WHAT YOU WILL DO :: Each line of the records must appear in your answer exactly, with no pictures.

---------------

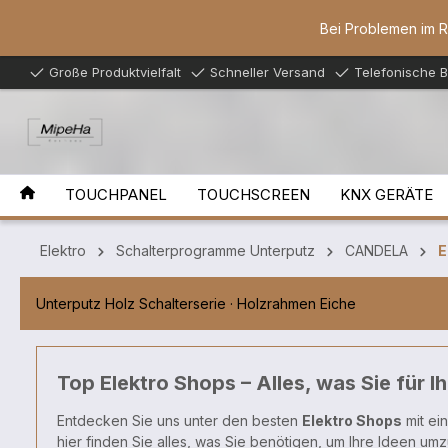
inhalt springen
Bei Problemen im 
Große Produktvielfalt
Schneller Versand
Telefonische 
TOUCHPANEL
TOUCHSCREEN
KNX GERÄTE
Elektro
Schalterprogramme Unterputz
CANDELA
E
Unterputz Holz Schalterserie · Holzrahmen Eiche
Top Elektro Shops – Alles, was Sie für I
Entdecken Sie uns unter den besten
Elektro Shops
mit ei
hier finden Sie alles, was Sie benötigen, um Ihre Ideen u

---------------

SOLUTION FOR THIS EXERCISE ::
inhalt springen
Bei Problemen im 
Große Produktvielfalt
Schneller Versand
Telefonische 
TOUCHPANEL
TOUCHSCREEN
KNX GERÄTE
Elektro
Schalterprogramme Unterputz
CANDELA
E
Unterputz Holz Schalterserie · Holzrahmen Eiche
Top Elektro Shops – Alles, was Sie für I
Entdecken Sie uns unter den besten
Elektro Shops
mit ei
hier finden Sie alles, was Sie benötigen, um Ihre Ideen u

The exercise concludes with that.